As the glut of oversupply in the tanker market is overwheling and threatening to cut down the potential earnings of newbuilding vessels, ship owners seem to have accepted the notion of selling younger vessels (but still old compared to their modern counterparts) for scrap. According to the latest weekly report from CR Weber, until recently, the average age of tanker units sold for demolition was relatively level, despite the fact the the average age of the world’s tanker fleet is being brought down, as a result of newbuilding deliveries.
According to the report, “until 2010, most tanker demolitions sales were limited to single hull vessels. During 2010, there was some acceleration in the number of double hull vessels (many of which had been converted from single hulls), but this was in tandem to an overall acceleration in demolition sales as demolition values were rebounding from 2009 lows.
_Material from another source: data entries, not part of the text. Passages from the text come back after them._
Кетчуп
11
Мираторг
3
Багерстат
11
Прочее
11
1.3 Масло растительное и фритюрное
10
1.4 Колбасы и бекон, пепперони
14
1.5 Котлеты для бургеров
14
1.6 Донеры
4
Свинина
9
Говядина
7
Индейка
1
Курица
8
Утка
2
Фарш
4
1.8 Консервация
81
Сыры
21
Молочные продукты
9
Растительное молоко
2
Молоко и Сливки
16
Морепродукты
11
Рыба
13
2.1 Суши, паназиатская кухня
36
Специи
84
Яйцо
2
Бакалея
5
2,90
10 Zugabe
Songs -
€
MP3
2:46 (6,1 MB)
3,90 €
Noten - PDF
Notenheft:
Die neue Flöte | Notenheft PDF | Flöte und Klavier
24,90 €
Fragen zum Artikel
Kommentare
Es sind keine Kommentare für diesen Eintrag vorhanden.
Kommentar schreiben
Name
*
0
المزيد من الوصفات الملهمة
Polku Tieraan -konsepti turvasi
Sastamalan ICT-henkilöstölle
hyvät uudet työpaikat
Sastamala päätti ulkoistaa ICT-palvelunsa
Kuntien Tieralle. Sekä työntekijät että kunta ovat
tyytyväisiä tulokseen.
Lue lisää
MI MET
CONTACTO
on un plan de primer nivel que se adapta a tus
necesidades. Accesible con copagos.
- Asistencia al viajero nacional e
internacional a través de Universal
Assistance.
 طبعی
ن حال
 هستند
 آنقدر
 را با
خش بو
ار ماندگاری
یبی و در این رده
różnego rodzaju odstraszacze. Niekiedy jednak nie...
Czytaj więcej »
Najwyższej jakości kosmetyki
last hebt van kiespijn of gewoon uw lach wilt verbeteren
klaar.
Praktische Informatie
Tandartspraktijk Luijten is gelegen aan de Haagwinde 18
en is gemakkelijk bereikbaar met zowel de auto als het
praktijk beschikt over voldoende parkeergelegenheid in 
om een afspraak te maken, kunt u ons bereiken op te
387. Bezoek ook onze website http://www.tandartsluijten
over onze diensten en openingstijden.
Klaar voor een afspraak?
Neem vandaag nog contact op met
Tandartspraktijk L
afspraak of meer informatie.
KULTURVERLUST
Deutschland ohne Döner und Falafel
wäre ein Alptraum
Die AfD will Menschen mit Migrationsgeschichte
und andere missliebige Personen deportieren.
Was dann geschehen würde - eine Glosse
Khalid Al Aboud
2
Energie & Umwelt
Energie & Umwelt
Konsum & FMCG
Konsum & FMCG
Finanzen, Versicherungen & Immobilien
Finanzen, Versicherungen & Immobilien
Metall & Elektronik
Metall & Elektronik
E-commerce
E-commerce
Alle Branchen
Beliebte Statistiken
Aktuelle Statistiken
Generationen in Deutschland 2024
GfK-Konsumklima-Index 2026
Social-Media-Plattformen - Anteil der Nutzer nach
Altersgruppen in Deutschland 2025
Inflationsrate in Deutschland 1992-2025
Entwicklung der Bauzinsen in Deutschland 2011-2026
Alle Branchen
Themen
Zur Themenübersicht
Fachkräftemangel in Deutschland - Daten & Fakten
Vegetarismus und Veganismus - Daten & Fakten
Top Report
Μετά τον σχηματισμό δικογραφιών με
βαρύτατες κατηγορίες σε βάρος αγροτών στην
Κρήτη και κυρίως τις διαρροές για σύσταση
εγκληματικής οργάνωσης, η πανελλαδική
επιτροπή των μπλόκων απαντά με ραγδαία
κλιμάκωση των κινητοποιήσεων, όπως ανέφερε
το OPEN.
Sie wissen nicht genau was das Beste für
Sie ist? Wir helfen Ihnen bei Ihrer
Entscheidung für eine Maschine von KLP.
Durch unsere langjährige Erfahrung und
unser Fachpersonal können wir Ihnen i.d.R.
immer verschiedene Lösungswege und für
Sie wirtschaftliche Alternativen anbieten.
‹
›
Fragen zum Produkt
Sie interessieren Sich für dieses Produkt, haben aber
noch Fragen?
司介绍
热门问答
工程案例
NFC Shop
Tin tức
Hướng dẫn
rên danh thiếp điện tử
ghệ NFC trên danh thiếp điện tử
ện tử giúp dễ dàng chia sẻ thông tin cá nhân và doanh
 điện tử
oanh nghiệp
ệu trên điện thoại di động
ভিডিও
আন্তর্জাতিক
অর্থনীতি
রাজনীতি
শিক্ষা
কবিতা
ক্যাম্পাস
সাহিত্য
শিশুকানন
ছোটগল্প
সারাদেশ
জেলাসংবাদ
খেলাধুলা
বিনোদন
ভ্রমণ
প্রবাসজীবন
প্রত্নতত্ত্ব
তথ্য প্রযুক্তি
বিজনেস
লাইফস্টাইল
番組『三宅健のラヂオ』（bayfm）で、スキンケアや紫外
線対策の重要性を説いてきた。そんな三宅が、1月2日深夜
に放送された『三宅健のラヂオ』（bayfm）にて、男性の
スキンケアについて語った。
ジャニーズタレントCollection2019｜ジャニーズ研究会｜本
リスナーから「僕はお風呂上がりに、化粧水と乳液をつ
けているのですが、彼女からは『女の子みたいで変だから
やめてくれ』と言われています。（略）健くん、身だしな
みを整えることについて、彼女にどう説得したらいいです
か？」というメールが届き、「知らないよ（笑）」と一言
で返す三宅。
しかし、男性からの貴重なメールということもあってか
Accordingly, the percentage of double hull units sold for demolition relative to the total remained low during 2010 at 13%. During 1H11 the percentage rose to 22% and since the start of August it has risen further to 39%. It is also worth noting that since the start of September, the average age of demolition units has dropped to about 23 years with 5 units built in the early 1990s being sold for demolition (4 of these being double hull units). Although it is too early to surmise that this represents an emerging trend, it remains one of the most viable means of aiding the tanker sector from overcapacity.